Why NDAs Are Essential When Selling Your Business
- Laura Racky
- Apr 7
- 1 min read

When preparing to sell a business, discussions often focus on valuation, negotiation, and due diligence. But before any of that starts, there's one essential safeguard: a well-drafted Non-Disclosure Agreement (NDA).
NDAs protect your confidential business information when engaging with potential buyers — ensuring your sensitive data stays private, even if the deal doesn’t proceed.

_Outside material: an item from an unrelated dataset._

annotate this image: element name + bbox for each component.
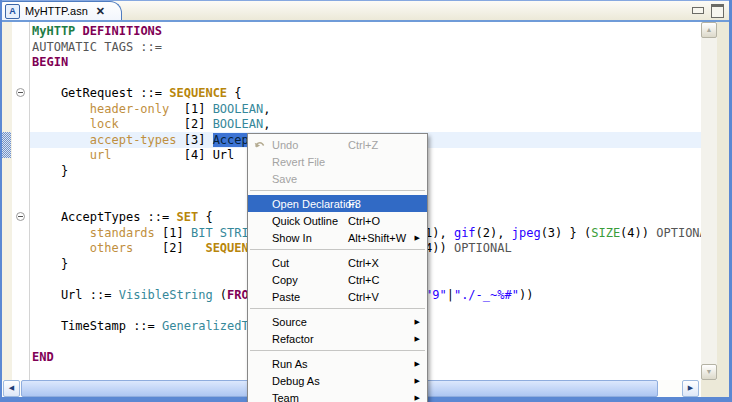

What Is an NDA and Why Does It Matter?
An NDA (also called a confidentiality agreement) legally restricts the other party from using or sharing any information disclosed during sale discussions.
This includes:
Financial statements.
Client and supplier lists.
Strategic plans and pricing models.
Intellectual property.
Trade secrets.
Staff and contractor information
Without an NDA, you risk competitors or opportunistic parties using this information to their advantage if negotiations fall through.

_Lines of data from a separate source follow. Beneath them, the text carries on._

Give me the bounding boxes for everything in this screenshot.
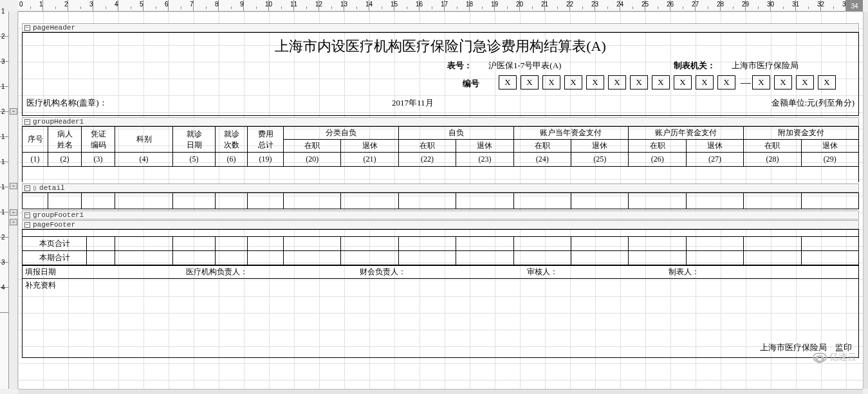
- detail-cell: [687, 193, 744, 209]
- collapse-icon[interactable]: −: [24, 25, 30, 31]
- bianhao-box: X: [818, 75, 836, 89]
- fill-date: 填报日期: [23, 267, 183, 277]
- scrollbar-horizontal[interactable]: [18, 389, 863, 394]
- scrollbar-vertical[interactable]: [863, 12, 868, 389]
- num-col: (3): [82, 153, 115, 167]
- num-col: (29): [802, 153, 858, 167]
- sub-col: 退休: [456, 140, 513, 153]
- total-label: 本页合计: [23, 237, 87, 251]
- zhibiao-value: 上海市医疗保险局: [732, 60, 799, 71]
- biaohao-value: 沪医保1-7号甲表(A): [488, 60, 561, 71]
- bianhao-box: X: [652, 75, 670, 89]
- col-seq: 序号: [23, 127, 48, 153]
- bianhao-label: 编号: [463, 78, 479, 89]
- detail-cell: [284, 193, 341, 209]
- num-col: (21): [341, 153, 398, 167]
- biaohao-label: 表号：: [447, 60, 472, 71]
- detail-cell: [248, 193, 284, 209]
- sub-col: 退休: [687, 140, 744, 153]
- collapse-icon[interactable]: −: [24, 119, 30, 125]
- ruler-horizontal[interactable]: 0123456789101112131415161718192021222324…: [18, 0, 863, 12]
- col-name: 病人 姓名: [48, 127, 82, 153]
- ruler-vertical[interactable]: 123121111234: [0, 12, 9, 389]
- collapse-icon[interactable]: −: [24, 222, 30, 228]
- num-col: (19): [248, 153, 284, 167]
- detail-cell: [456, 193, 513, 209]
- col-code: 凭证 编码: [82, 127, 115, 153]
- db-icon: ▯: [33, 184, 37, 192]
- bianhao-box: X: [608, 75, 626, 89]
- bianhao-boxes: XXXXXXXXXXX—XXXX: [499, 75, 840, 89]
- num-col: (24): [514, 153, 571, 167]
- bianhao-box: X: [499, 75, 517, 89]
- org-label: 医疗机构名称(盖章)：: [26, 97, 107, 109]
- bianhao-box: X: [752, 75, 770, 89]
- sub-col: 在职: [514, 140, 571, 153]
- collapse-icon[interactable]: −: [24, 185, 30, 191]
- detail-cell: [571, 193, 629, 209]
- bianhao-box: X: [717, 75, 735, 89]
- band-label: pageHeader: [33, 24, 75, 32]
- sub-col: 退休: [341, 140, 398, 153]
- grp-zifu: 自负: [399, 127, 514, 140]
- band-handle[interactable]: =: [10, 108, 17, 115]
- num-col: (2): [48, 153, 82, 167]
- meta-row-3: 医疗机构名称(盖章)： 2017年11月 金额单位:元(列至角分): [23, 95, 858, 111]
- unit: 金额单位:元(列至角分): [771, 97, 854, 109]
- pagefooter-content: 本页合计 本期合计 填报日期 医疗机构负责人： 财会负责人： 审核人： 制表人：…: [22, 229, 859, 358]
- collapse-icon[interactable]: −: [24, 212, 30, 218]
- grp-dangnian: 账户当年资金支付: [514, 127, 629, 140]
- meta-row-2: 编号 XXXXXXXXXXX—XXXX: [23, 74, 858, 95]
- bianhao-box: X: [586, 75, 604, 89]
- band-detail[interactable]: − ▯ detail: [22, 183, 859, 192]
- num-col: (6): [216, 153, 248, 167]
- num-col: (5): [173, 153, 216, 167]
- period: 2017年11月: [392, 97, 434, 109]
- band-label: groupHeader1: [33, 118, 84, 126]
- signature-line: 填报日期 医疗机构负责人： 财会负责人： 审核人： 制表人：: [23, 265, 858, 278]
- fin-resp: 财会负责人：: [357, 267, 524, 277]
- num-col: (22): [399, 153, 456, 167]
- pageheader-content: 上海市内设医疗机构医疗保险门急诊费用构结算表(A) 表号： 沪医保1-7号甲表(…: [22, 32, 859, 116]
- auditor: 审核人：: [524, 267, 666, 277]
- band-groupfooter[interactable]: − groupFooter1: [22, 211, 859, 220]
- detail-cell: [802, 193, 858, 209]
- detail-cell: [514, 193, 571, 209]
- column-header-table: 序号 病人 姓名 凭证 编码 科别 就诊 日期 就诊 次数 费用 总计 分类自负…: [23, 126, 858, 167]
- issuer: 上海市医疗保险局: [760, 342, 827, 352]
- design-canvas[interactable]: − pageHeader 上海市内设医疗机构医疗保险门急诊费用构结算表(A) 表…: [18, 12, 863, 389]
- total-label: 本期合计: [23, 251, 87, 265]
- num-col: (28): [744, 153, 801, 167]
- col-dept: 科别: [115, 127, 173, 153]
- detail-cell: [115, 193, 173, 209]
- detail-cell: [173, 193, 216, 209]
- bianhao-box: X: [796, 75, 814, 89]
- bianhao-box: X: [521, 75, 539, 89]
- num-col: (25): [571, 153, 629, 167]
- sub-col: 在职: [744, 140, 801, 153]
- band-pageheader[interactable]: − pageHeader: [22, 23, 859, 32]
- org-resp: 医疗机构负责人：: [183, 267, 357, 277]
- bianhao-box: X: [542, 75, 560, 89]
- col-date: 就诊 日期: [173, 127, 216, 153]
- band-handle[interactable]: =: [10, 209, 17, 216]
- sub-col: 在职: [399, 140, 456, 153]
- bianhao-box: X: [674, 75, 692, 89]
- bianhao-box: X: [564, 75, 582, 89]
- detail-cell: [629, 193, 686, 209]
- meta-row-1: 表号： 沪医保1-7号甲表(A) 制表机关： 上海市医疗保险局: [23, 57, 858, 74]
- preparer: 制表人：: [666, 267, 858, 277]
- band-rail: = = = =: [9, 12, 18, 389]
- band-handle[interactable]: =: [10, 219, 17, 225]
- detail-cell: [399, 193, 456, 209]
- col-times: 就诊 次数: [216, 127, 248, 153]
- band-label: groupFooter1: [33, 211, 84, 219]
- band-label: pageFooter: [33, 221, 75, 229]
- detail-cell: [216, 193, 248, 209]
- sub-col: 在职: [284, 140, 341, 153]
- band-pagefooter[interactable]: − pageFooter: [22, 220, 859, 229]
- grp-fenlei: 分类自负: [284, 127, 399, 140]
- report-title: 上海市内设医疗机构医疗保险门急诊费用构结算表(A): [23, 33, 858, 57]
- band-groupheader[interactable]: − groupHeader1: [22, 117, 859, 126]
- band-handle[interactable]: =: [10, 183, 17, 189]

What Should an NDA Include?
An effective NDA tailored to a business sale should:
Define “confidential information” broadly (including verbal, written, and electronic disclosures).
Restrict use of the information strictly for evaluating the sale.
Limit who within the buyer’s organisation can access the data.
Require return or destruction of documents if the sale doesn’t proceed.
State how long obligations last post-discussion.
Outline remedies and legal consequences for breaches.
NDAs may be one-way (just the seller discloses information) or mutual (both parties share confidential data).
Avoid Generic Templates
A boilerplate NDA won’t cover the nuances of your business or the specifics of a sale transaction. An overly narrow or broad agreement can either leave you unprotected or discourage serious buyers.
LLGOLD Tip: Never disclose sensitive business details without an NDA in place. Engage legal counsel early to ensure the NDA is enforceable, practical, and aligned with your commercial objectives.